▸ **WORK TASK**:
Of the lines listed below, return exactly those that run from the line containing "per diluted share, or 30.16%, compared to" through the line containing "through the ESSA", both included.

Stored items from a collection
━━━━━━━━

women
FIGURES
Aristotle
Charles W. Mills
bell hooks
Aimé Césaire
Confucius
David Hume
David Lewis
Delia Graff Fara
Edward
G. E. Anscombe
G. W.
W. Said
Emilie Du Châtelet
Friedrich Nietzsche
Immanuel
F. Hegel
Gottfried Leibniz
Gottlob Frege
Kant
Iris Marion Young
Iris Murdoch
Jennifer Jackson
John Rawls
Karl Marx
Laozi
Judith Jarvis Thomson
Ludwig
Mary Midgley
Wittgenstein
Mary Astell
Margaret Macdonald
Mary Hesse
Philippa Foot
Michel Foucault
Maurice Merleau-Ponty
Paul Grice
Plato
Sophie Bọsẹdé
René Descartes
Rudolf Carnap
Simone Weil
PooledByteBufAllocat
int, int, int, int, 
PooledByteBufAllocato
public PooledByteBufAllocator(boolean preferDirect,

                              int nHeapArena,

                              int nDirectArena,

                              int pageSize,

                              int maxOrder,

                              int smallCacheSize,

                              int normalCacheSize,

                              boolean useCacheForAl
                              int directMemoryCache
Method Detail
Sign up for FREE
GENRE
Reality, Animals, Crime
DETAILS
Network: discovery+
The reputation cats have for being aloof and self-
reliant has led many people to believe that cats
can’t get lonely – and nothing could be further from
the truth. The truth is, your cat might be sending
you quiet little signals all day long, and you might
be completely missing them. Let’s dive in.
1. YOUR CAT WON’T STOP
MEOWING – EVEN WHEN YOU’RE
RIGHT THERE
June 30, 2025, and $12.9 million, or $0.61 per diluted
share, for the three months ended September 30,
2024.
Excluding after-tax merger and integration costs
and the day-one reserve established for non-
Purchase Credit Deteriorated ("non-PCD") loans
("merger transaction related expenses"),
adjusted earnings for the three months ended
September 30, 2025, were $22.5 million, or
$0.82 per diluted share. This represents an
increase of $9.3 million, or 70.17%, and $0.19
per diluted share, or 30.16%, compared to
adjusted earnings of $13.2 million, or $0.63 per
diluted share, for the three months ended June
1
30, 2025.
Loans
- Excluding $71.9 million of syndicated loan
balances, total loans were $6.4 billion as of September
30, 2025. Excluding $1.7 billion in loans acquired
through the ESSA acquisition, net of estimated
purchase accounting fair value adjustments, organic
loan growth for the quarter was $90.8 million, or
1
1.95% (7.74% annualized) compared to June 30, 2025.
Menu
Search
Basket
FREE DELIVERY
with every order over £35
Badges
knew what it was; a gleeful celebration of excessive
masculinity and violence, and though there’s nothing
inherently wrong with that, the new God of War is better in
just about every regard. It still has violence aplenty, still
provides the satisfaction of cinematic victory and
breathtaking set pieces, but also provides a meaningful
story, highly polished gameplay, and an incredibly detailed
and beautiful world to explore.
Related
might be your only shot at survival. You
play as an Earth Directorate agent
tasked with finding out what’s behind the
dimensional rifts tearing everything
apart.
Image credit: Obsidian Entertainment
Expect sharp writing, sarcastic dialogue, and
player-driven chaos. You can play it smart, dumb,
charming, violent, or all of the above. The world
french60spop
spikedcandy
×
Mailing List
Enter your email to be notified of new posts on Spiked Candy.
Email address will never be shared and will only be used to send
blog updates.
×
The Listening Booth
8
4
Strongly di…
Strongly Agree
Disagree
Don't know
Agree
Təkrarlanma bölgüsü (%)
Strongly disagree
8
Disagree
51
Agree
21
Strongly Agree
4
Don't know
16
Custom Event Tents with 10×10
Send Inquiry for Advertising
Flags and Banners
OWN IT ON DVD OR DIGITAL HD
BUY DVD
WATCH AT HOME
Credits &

━━━━━━━━

▸ **TASK OUTPUT**:
per diluted share, or 30.16%, compared to
adjusted earnings of $13.2 million, or $0.63 per
diluted share, for the three months ended June
1
30, 2025.
Loans
- Excluding $71.9 million of syndicated loan
balances, total loans were $6.4 billion as of September
30, 2025. Excluding $1.7 billion in loans acquired
through the ESSA acquisition, net of estimated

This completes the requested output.